With the rapid aging of the global population, it is estimated that this sector of the population increases annually between 12% and 22%, and within this group approximately 14% of adults aged 60 and over live with mental disorders (WHO, 2023). Air pollution is one of the factors associated with harmful effects on the central nervous system (CNS) is air pollution.

PM can reach other brain areas and cause cognitive dysfunctions (Table 1). Long-term exposure to PM_2.5 has been shown to be strongly linked to impaired cognitive function in older Americans (exposure to PM_2.5 also produces long-term mood disorders that have related pathways to affect as well cognition) (Tallon et al., 2017; Petkus et al., 2021). Inhalation of PM_2.5 particles is associated with poor performance according to the Mini-Mental State Examination (MMSE) among the elderly in the US (Gatto et al., 2014; Parra et al., 2022), rural and suburban China (Ji et al., 2020; He et al., 2020; Wang et al., 2020) and Korea (Lee et al., 2022). Each 10 μg/m³ increase in exposure is estimated to be equivalent to two additional years of cognitive decline due to aging (Power et al., 2011). According to previous studies, a relationship between PM exposure and poor cognitive function (Cho et al., 2023; Ogurtsova et al., 2023; Kulick et al., 2020; Gui et al., 2024). A longitudinal study on aging in Taiwan (TLSA) established a relationship between exposure to PM with an aerodynamic diameter <10 μm (PM₁₀) and cognitive impairment in older adult populations (Lo et al., 2019). This study demonstrated that co-exposure to ambient PM₁₀ and O₃ may deteriorate cognitive function to a greater extent in older adults. It is a fact that PM is able to damage the cognitive function by itself or along to others air pollutants such as O₃ (Gatto et al., 2014; Gao et al., 2022).

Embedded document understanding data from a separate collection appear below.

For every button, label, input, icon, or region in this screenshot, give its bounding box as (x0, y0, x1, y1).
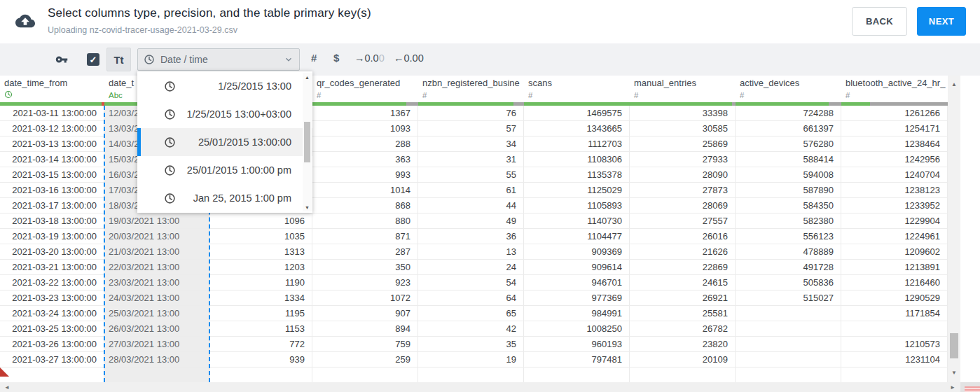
column-header-qr_codes_generated[interactable]: qr_codes_generated# (312, 76, 418, 106)
cell[interactable]: 57 (418, 121, 524, 136)
cell[interactable]: 2021-03-16 13:00:00 (0, 183, 104, 198)
vertical-scroll-thumb[interactable] (950, 333, 958, 358)
cell[interactable]: 65 (418, 306, 524, 321)
cell[interactable]: 939 (210, 352, 312, 368)
dropdown-item[interactable]: Jan 25, 2015 1:00 pm (137, 184, 312, 212)
cell[interactable]: 1238464 (841, 136, 948, 152)
cell[interactable]: 27933 (630, 152, 736, 167)
dropdown-scroll-thumb[interactable] (304, 122, 310, 162)
dropdown-item[interactable]: 1/25/2015 13:00 (137, 72, 312, 100)
text-type-button[interactable]: Tt (106, 48, 131, 71)
cell[interactable]: 1140730 (524, 214, 630, 229)
cell[interactable]: 1135378 (524, 167, 630, 183)
cell[interactable]: 288 (312, 136, 418, 152)
cell[interactable]: 1096 (210, 214, 312, 229)
cell[interactable]: 1108306 (524, 152, 630, 167)
cell[interactable]: 2021-03-26 13:00:00 (0, 337, 104, 352)
number-type-button[interactable]: # (311, 52, 317, 64)
cell[interactable]: 1231104 (841, 352, 948, 368)
cell[interactable]: 33398 (630, 106, 736, 121)
cell[interactable]: 22/03/2021 13:00 (104, 260, 210, 275)
cell[interactable]: 2021-03-25 13:00:00 (0, 321, 104, 337)
cell[interactable]: 556123 (736, 229, 841, 244)
cell[interactable]: 26921 (630, 290, 736, 306)
cell[interactable]: 54 (418, 275, 524, 290)
cell[interactable]: 868 (312, 198, 418, 214)
cell[interactable]: 1343665 (524, 121, 630, 136)
cell[interactable]: 1112703 (524, 136, 630, 152)
scroll-down-arrow[interactable]: ▼ (948, 367, 960, 378)
cell[interactable]: 909369 (524, 244, 630, 260)
cell[interactable]: 1153 (210, 321, 312, 337)
cell[interactable]: 977369 (524, 290, 630, 306)
cell[interactable]: 880 (312, 214, 418, 229)
increase-decimals-button[interactable]: ←0.00 (394, 52, 424, 64)
cell[interactable]: 350 (312, 260, 418, 275)
cell[interactable]: 797481 (524, 352, 630, 368)
horizontal-scrollbar[interactable]: ◄ ► (0, 382, 980, 392)
cell[interactable] (524, 368, 630, 383)
cell[interactable]: 909614 (524, 260, 630, 275)
cell[interactable]: 1261266 (841, 106, 948, 121)
cell[interactable]: 2021-03-21 13:00:00 (0, 260, 104, 275)
cell[interactable]: 23/03/2021 13:00 (104, 275, 210, 290)
dropdown-item-selected[interactable]: 25/01/2015 13:00:00 (137, 128, 312, 156)
cell[interactable]: 2021-03-17 13:00:00 (0, 198, 104, 214)
cell[interactable]: 759 (312, 337, 418, 352)
cell[interactable]: 30585 (630, 121, 736, 136)
cell[interactable]: 1213891 (841, 260, 948, 275)
cell[interactable] (210, 368, 312, 383)
column-header-date_time_from[interactable]: date_time_from (0, 76, 104, 106)
cell[interactable]: 1035 (210, 229, 312, 244)
cell[interactable]: 724288 (736, 106, 841, 121)
cell[interactable]: 960193 (524, 337, 630, 352)
cell[interactable]: 26/03/2021 13:00 (104, 321, 210, 337)
cell[interactable]: 594008 (736, 167, 841, 183)
column-header-bluetooth_active_24_hr_[interactable]: bluetooth_active_24_hr_# (841, 76, 948, 106)
cell[interactable]: 1242956 (841, 152, 948, 167)
cell[interactable]: 20/03/2021 13:00 (104, 229, 210, 244)
cell[interactable]: 2021-03-15 13:00:00 (0, 167, 104, 183)
cell[interactable]: 20109 (630, 352, 736, 368)
cell[interactable]: 2021-03-20 13:00:00 (0, 244, 104, 260)
dropdown-item[interactable]: 1/25/2015 13:00+03:00 (137, 100, 312, 128)
cell[interactable]: 44 (418, 198, 524, 214)
currency-type-button[interactable]: $ (333, 52, 339, 64)
cell[interactable] (736, 306, 841, 321)
cell[interactable]: 21626 (630, 244, 736, 260)
cell[interactable]: 2021-03-22 13:00:00 (0, 275, 104, 290)
cell[interactable]: 576280 (736, 136, 841, 152)
cell[interactable] (736, 352, 841, 368)
cell[interactable]: 2021-03-18 13:00:00 (0, 214, 104, 229)
cell[interactable]: 1367 (312, 106, 418, 121)
cell[interactable]: 1209602 (841, 244, 948, 260)
cell[interactable]: 2021-03-23 13:00:00 (0, 290, 104, 306)
cell[interactable]: 2021-03-19 13:00:00 (0, 229, 104, 244)
cell[interactable]: 584350 (736, 198, 841, 214)
cell[interactable]: 661397 (736, 121, 841, 136)
cell[interactable]: 1334 (210, 290, 312, 306)
dropdown-scroll-down-arrow[interactable]: ▼ (303, 203, 312, 211)
cell[interactable]: 515027 (736, 290, 841, 306)
cell[interactable]: 28/03/2021 13:00 (104, 352, 210, 368)
cell[interactable]: 28069 (630, 198, 736, 214)
cell[interactable]: 21/03/2021 13:00 (104, 244, 210, 260)
cell[interactable] (104, 368, 210, 383)
cell[interactable]: 1171854 (841, 306, 948, 321)
column-header-scans[interactable]: scans# (524, 76, 630, 106)
cell[interactable]: 13 (418, 244, 524, 260)
cell[interactable]: 19/03/2021 13:00 (104, 214, 210, 229)
cell[interactable]: 2021-03-24 13:00:00 (0, 306, 104, 321)
cell[interactable]: 1210573 (841, 337, 948, 352)
cell[interactable]: 1072 (312, 290, 418, 306)
vertical-scrollbar[interactable]: ▲ ▼ (948, 76, 960, 382)
column-header-active_devices[interactable]: active_devices# (736, 76, 841, 106)
scroll-left-arrow[interactable]: ◄ (1, 382, 13, 392)
cell[interactable]: 23820 (630, 337, 736, 352)
primary-key-icon[interactable] (55, 53, 69, 66)
cell[interactable] (418, 368, 524, 383)
cell[interactable]: 24615 (630, 275, 736, 290)
cell[interactable]: 1240704 (841, 167, 948, 183)
cell[interactable]: 24 (418, 260, 524, 275)
cell[interactable]: 1254171 (841, 121, 948, 136)
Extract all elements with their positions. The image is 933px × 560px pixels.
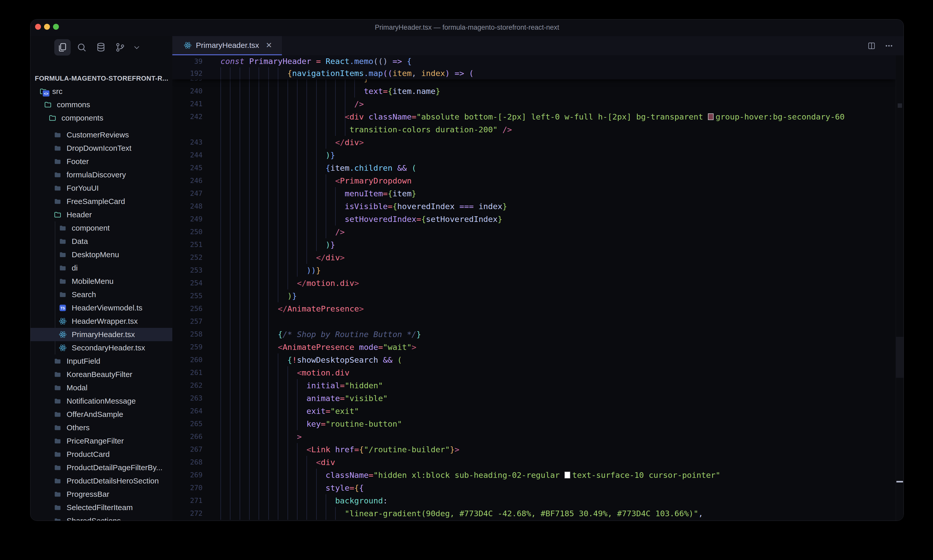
code-line[interactable]: 249 setHoveredIndex={setHoveredIndex}: [172, 213, 896, 226]
code-line[interactable]: 254 </motion.div>: [172, 277, 896, 289]
tree-item-primaryheader-tsx[interactable]: PrimaryHeader.tsx: [31, 328, 172, 341]
tree-item-label: MobileMenu: [72, 277, 114, 286]
tree-item-notificationmessage[interactable]: NotificationMessage: [31, 394, 172, 408]
tree-item-freesamplecard[interactable]: FreeSampleCard: [31, 195, 172, 208]
code-line[interactable]: 261 <motion.div: [172, 366, 896, 379]
code-line[interactable]: 264 exit="exit": [172, 405, 896, 417]
code-line[interactable]: 248 isVisible={hoveredIndex === index}: [172, 200, 896, 213]
code-line[interactable]: 263 animate="visible": [172, 392, 896, 405]
code-line[interactable]: 245 {item.children && (: [172, 162, 896, 174]
tree-item-modal[interactable]: Modal: [31, 381, 172, 394]
tree-item-footer[interactable]: Footer: [31, 155, 172, 168]
folder-icon: [53, 171, 62, 179]
code-line[interactable]: 271 background:: [172, 494, 896, 507]
tree-item-sharedsections[interactable]: SharedSections: [31, 514, 172, 521]
code-text: menuItem={item}: [220, 187, 896, 200]
code-text: >: [220, 430, 896, 443]
code-line[interactable]: 267 <Link href={"/routine-builder"}>: [172, 443, 896, 456]
tree-item-data[interactable]: Data: [31, 235, 172, 248]
tree-item-customerreviews[interactable]: CustomerReviews: [31, 128, 172, 142]
tree-item-progressbar[interactable]: ProgressBar: [31, 488, 172, 501]
editor-scrollbar[interactable]: [896, 55, 904, 521]
code-line[interactable]: 247 menuItem={item}: [172, 187, 896, 200]
tree-item-foryouui[interactable]: ForYouUI: [31, 182, 172, 195]
code-line[interactable]: 242 <div className="absolute bottom-[-2p…: [172, 110, 896, 136]
search-icon[interactable]: [74, 39, 90, 55]
code-line[interactable]: 266 >: [172, 430, 896, 443]
code-line[interactable]: 262 initial="hidden": [172, 379, 896, 392]
code-line[interactable]: 269 className="hidden xl:block sub-headi…: [172, 469, 896, 482]
tree-item-component[interactable]: component: [31, 222, 172, 235]
line-number: 243: [172, 136, 203, 149]
tree-item-offerandsample[interactable]: OfferAndSample: [31, 408, 172, 421]
code-line[interactable]: 246 <PrimaryDropdown: [172, 174, 896, 187]
tree-item-label: Others: [66, 423, 89, 432]
color-swatch-icon[interactable]: [708, 113, 714, 120]
more-actions-icon[interactable]: [885, 42, 893, 50]
tree-item-selectedfilteriteam[interactable]: SelectedFilterIteam: [31, 501, 172, 514]
code-line[interactable]: 241 />: [172, 97, 896, 110]
code-line[interactable]: 258 {/* Shop by Routine Button */}: [172, 328, 896, 341]
split-editor-icon[interactable]: [867, 42, 876, 50]
tree-item-headerwrapper-tsx[interactable]: HeaderWrapper.tsx: [31, 315, 172, 328]
code-line[interactable]: 270 style={{: [172, 482, 896, 494]
tree-item-secondaryheader-tsx[interactable]: SecondaryHeader.tsx: [31, 341, 172, 354]
tree-item-dropdownicontext[interactable]: DropDownIconText: [31, 142, 172, 155]
code-text: ))}: [220, 264, 896, 277]
sticky-code-line[interactable]: 39const PrimaryHeader = React.memo(() =>…: [172, 55, 896, 67]
tree-item-productdetailpagefilterby-[interactable]: ProductDetailPageFilterBy...: [31, 461, 172, 474]
tree-item-components[interactable]: components: [31, 111, 172, 125]
database-icon[interactable]: [93, 39, 109, 55]
code-line[interactable]: 257: [172, 315, 896, 328]
tree-item-inputfield[interactable]: InputField: [31, 354, 172, 368]
source-control-icon[interactable]: [112, 39, 128, 55]
tree-item-label: di: [72, 264, 78, 272]
tree-item-di[interactable]: di: [31, 261, 172, 275]
tree-item-label: formulaDiscovery: [66, 171, 126, 179]
tree-item-src[interactable]: <>src: [31, 85, 172, 98]
tree-item-headerviewmodel-ts[interactable]: TSHeaderViewmodel.ts: [31, 301, 172, 315]
scrollbar-thumb[interactable]: [896, 337, 904, 378]
code-line[interactable]: 244 )}: [172, 149, 896, 162]
tree-item-desktopmenu[interactable]: DesktopMenu: [31, 248, 172, 261]
files-icon[interactable]: [54, 39, 71, 55]
sticky-code-line[interactable]: 192 {navigationItems.map((item, index) =…: [172, 67, 896, 79]
folder-icon: [53, 184, 62, 192]
tree-item-commons[interactable]: commons: [31, 98, 172, 111]
react-icon: [58, 331, 67, 338]
tree-item-mobilemenu[interactable]: MobileMenu: [31, 275, 172, 288]
code-line[interactable]: 240 text={item.name}: [172, 85, 896, 97]
color-swatch-icon[interactable]: [565, 472, 570, 478]
code-line[interactable]: 260 {!showDesktopSearch && (: [172, 354, 896, 366]
code-line[interactable]: 252 </div>: [172, 251, 896, 264]
code-line[interactable]: 243 </div>: [172, 136, 896, 149]
tree-item-productcard[interactable]: ProductCard: [31, 448, 172, 461]
tree-item-header[interactable]: Header: [31, 208, 172, 222]
tree-item-productdetailsherosection[interactable]: ProductDetailsHeroSection: [31, 474, 172, 488]
folder-icon: [53, 517, 62, 521]
tree-item-koreanbeautyfilter[interactable]: KoreanBeautyFilter: [31, 368, 172, 381]
line-number: 247: [172, 187, 203, 200]
tree-item-search[interactable]: Search: [31, 288, 172, 301]
code-line[interactable]: 256 </AnimatePresence>: [172, 302, 896, 315]
code-line[interactable]: 272 "linear-gradient(90deg, #773D4C -42.…: [172, 507, 896, 520]
code-editor[interactable]: 239 }240 text={item.name}241 />242 <div …: [172, 55, 896, 521]
title-bar[interactable]: PrimaryHeader.tsx — formula-magento-stor…: [31, 20, 904, 36]
code-line[interactable]: 251 )}: [172, 238, 896, 251]
code-line[interactable]: 255 )}: [172, 289, 896, 302]
code-line[interactable]: 268 <div: [172, 456, 896, 469]
code-text: "linear-gradient(90deg, #773D4C -42.68%,…: [220, 507, 896, 520]
tree-item-pricerangefilter[interactable]: PriceRangeFilter: [31, 434, 172, 448]
chevron-down-icon[interactable]: [130, 39, 143, 55]
code-line[interactable]: 265 key="routine-button": [172, 417, 896, 430]
tree-item-formuladiscovery[interactable]: formulaDiscovery: [31, 168, 172, 182]
close-tab-icon[interactable]: ✕: [266, 41, 272, 50]
tree-item-others[interactable]: Others: [31, 421, 172, 434]
project-root-label[interactable]: FORMULA-MAGENTO-STOREFRONT-R...: [35, 74, 168, 82]
code-line[interactable]: 250 />: [172, 226, 896, 238]
code-text: text={item.name}: [220, 85, 896, 97]
code-line[interactable]: 253 ))}: [172, 264, 896, 277]
code-line[interactable]: 259 <AnimatePresence mode="wait">: [172, 341, 896, 354]
tab-primaryheader[interactable]: PrimaryHeader.tsx ✕: [172, 36, 282, 55]
folder-icon: [53, 503, 62, 512]
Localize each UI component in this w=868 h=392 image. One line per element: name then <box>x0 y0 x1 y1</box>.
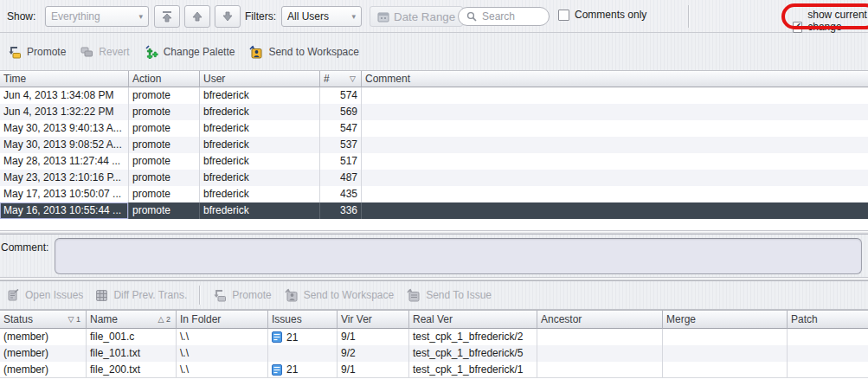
file-row[interactable]: (member) file_200.txt \.\ 21 9/1 test_cp… <box>0 362 868 378</box>
revert-icon <box>80 45 93 59</box>
search-icon <box>466 11 477 22</box>
table-row[interactable]: Jun 4, 2013 1:32:22 PM promote bfrederic… <box>0 104 868 120</box>
issue-number: 21 <box>286 330 298 345</box>
change-palette-icon <box>144 45 158 59</box>
issue-icon <box>272 364 282 376</box>
comment-panel: Comment: <box>0 235 868 277</box>
column-header-action[interactable]: Action <box>129 71 200 87</box>
column-header-ancestor[interactable]: Ancestor <box>537 311 663 329</box>
open-issues-button[interactable]: Open Issues <box>7 289 83 302</box>
open-issues-icon <box>7 289 20 302</box>
promote-file-button[interactable]: Promote <box>212 288 271 302</box>
previous-transaction-button[interactable] <box>184 5 210 28</box>
filters-dropdown-value: All Users <box>287 10 329 22</box>
comments-only-checkbox[interactable]: Comments only <box>558 9 646 21</box>
transaction-action-toolbar: Promote Revert Change Palette Send to Wo… <box>0 34 868 71</box>
arrow-up-bar-icon <box>161 10 173 22</box>
search-input[interactable]: Search <box>458 7 550 26</box>
search-placeholder: Search <box>482 10 515 22</box>
change-package-window: Show: Everything ▾ Filters: All Users ▾ <box>0 0 868 392</box>
column-header-issues[interactable]: Issues <box>268 311 338 329</box>
revert-label: Revert <box>99 46 129 58</box>
comments-only-label: Comments only <box>575 9 646 21</box>
column-header-name[interactable]: Name△ 2 <box>87 311 177 329</box>
calendar-icon <box>377 11 389 22</box>
issue-number: 21 <box>286 362 298 377</box>
send-to-workspace-label: Send to Workspace <box>268 46 359 58</box>
column-header-num[interactable]: #▽ <box>320 71 362 87</box>
send-to-issue-icon <box>406 288 421 302</box>
column-header-vir-ver[interactable]: Vir Ver <box>338 311 409 329</box>
table-row[interactable]: May 30, 2013 9:40:13 A... promote bfrede… <box>0 120 868 137</box>
filter-toolbar: Show: Everything ▾ Filters: All Users ▾ <box>0 0 868 33</box>
promote-icon <box>212 288 227 302</box>
chevron-down-icon: ▾ <box>138 12 143 21</box>
promote-label: Promote <box>27 46 66 58</box>
transactions-table: Time Action User #▽ Comment Jun 4, 2013 … <box>0 71 868 230</box>
checkbox-checked <box>793 22 802 33</box>
show-label: Show: <box>7 10 35 22</box>
table-row[interactable]: Jun 4, 2013 1:34:08 PM promote bfrederic… <box>0 87 868 104</box>
column-header-status[interactable]: Status▽ 1 <box>0 311 87 329</box>
file-row[interactable]: (member) file_101.txt \.\ 9/2 test_cpk_1… <box>0 345 868 362</box>
jump-to-top-button[interactable] <box>154 5 180 28</box>
issue-icon <box>272 331 282 343</box>
change-palette-label: Change Palette <box>164 46 235 58</box>
table-row[interactable]: May 17, 2013 10:50:07 ... promote bfrede… <box>0 186 868 202</box>
change-palette-button[interactable]: Change Palette <box>144 45 235 59</box>
open-issues-label: Open Issues <box>25 289 83 301</box>
send-to-issue-button[interactable]: Send To Issue <box>406 288 492 302</box>
diff-grid-icon <box>95 289 108 302</box>
column-header-patch[interactable]: Patch <box>788 311 868 329</box>
checkbox-unchecked <box>558 10 569 21</box>
promote-icon <box>7 45 22 59</box>
filters-dropdown[interactable]: All Users ▾ <box>281 6 362 27</box>
promote-button[interactable]: Promote <box>7 45 66 59</box>
date-range-button[interactable]: Date Range <box>370 6 463 27</box>
arrow-down-icon <box>222 10 234 22</box>
send-file-to-workspace-button[interactable]: Send to Workspace <box>284 288 395 302</box>
promote-file-label: Promote <box>232 289 271 301</box>
send-to-workspace-button[interactable]: Send to Workspace <box>248 45 359 59</box>
table-row[interactable]: May 23, 2013 2:10:16 P... promote bfrede… <box>0 170 868 186</box>
toolbar-separator <box>199 286 200 305</box>
toolbar-separator <box>688 5 689 28</box>
column-header-time[interactable]: Time <box>0 71 129 87</box>
file-action-toolbar: Open Issues Diff Prev. Trans. Promote Se… <box>0 281 868 310</box>
chevron-down-icon: ▾ <box>351 12 356 21</box>
file-row[interactable]: (member) file_001.c \.\ 21 9/1 test_cpk_… <box>0 329 868 345</box>
sort-ascending-icon: △ 2 <box>158 315 172 324</box>
column-header-user[interactable]: User <box>200 71 320 87</box>
show-dropdown-value: Everything <box>51 10 100 22</box>
column-header-in-folder[interactable]: In Folder <box>177 311 268 329</box>
transactions-table-header: Time Action User #▽ Comment <box>0 71 868 87</box>
filters-label: Filters: <box>245 10 276 22</box>
table-row-selected[interactable]: May 16, 2013 10:55:44 ... promote bfrede… <box>0 202 868 219</box>
send-to-workspace-icon <box>284 288 299 302</box>
comment-label: Comment: <box>1 241 48 254</box>
files-table: Status▽ 1 Name△ 2 In Folder Issues Vir V… <box>0 310 868 392</box>
sort-descending-icon: ▽ 1 <box>68 315 82 324</box>
date-range-label: Date Range <box>394 10 455 23</box>
send-file-to-workspace-label: Send to Workspace <box>304 289 395 301</box>
sort-descending-icon: ▽ <box>350 74 357 83</box>
show-dropdown[interactable]: Everything ▾ <box>45 6 149 27</box>
table-row[interactable]: May 30, 2013 9:08:52 A... promote bfrede… <box>0 137 868 153</box>
column-header-merge[interactable]: Merge <box>663 311 788 329</box>
comment-textarea[interactable] <box>55 238 862 274</box>
revert-button[interactable]: Revert <box>80 45 129 59</box>
table-row[interactable]: May 28, 2013 11:27:44 ... promote bfrede… <box>0 153 868 170</box>
files-table-header: Status▽ 1 Name△ 2 In Folder Issues Vir V… <box>0 311 868 329</box>
column-header-real-ver[interactable]: Real Ver <box>409 311 537 329</box>
diff-prev-trans-label: Diff Prev. Trans. <box>113 289 187 301</box>
column-header-comment[interactable]: Comment <box>362 71 868 87</box>
diff-prev-trans-button[interactable]: Diff Prev. Trans. <box>95 289 187 302</box>
send-to-issue-label: Send To Issue <box>426 289 492 301</box>
send-to-workspace-icon <box>248 45 263 59</box>
next-transaction-button[interactable] <box>215 5 241 28</box>
arrow-up-icon <box>191 10 203 22</box>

Some studies have indicated that a specific cognitive subdomain is affected by PM exposure, not only by general cognitive status (Table 1). Specifically, in Germany, a study with a sample comprised of women older than 75 years indicated that those who lived near a busy road showed poorer performance in executive functions compared to those women who resided further from busy highways with heavy traffic (Ranft et al., 2009). Gatto and collaborators (2014) using a sample of 1,500 people with an average age of 60 years, found a reduction in verbal learning in US (Gatto et al., 2014; Parra et al., 2022). PM_2.5 has also been found to strongly associate with a higher error rate on orientation and working memory tests in adults 55 years of age and older (Ailshire and Clarke, 2015) and reduced episodic memory compared to those with less exposure to PM_2.5 (Younan et al., 2022; Ailshire and Crimmins, 2014). In addition, exposure to PM has been associated with lower scores on immediate verbal memory (Ogurtsova et al., 2023) and semantic verbal fluency (Salinas-Rodríguez et al., 2018).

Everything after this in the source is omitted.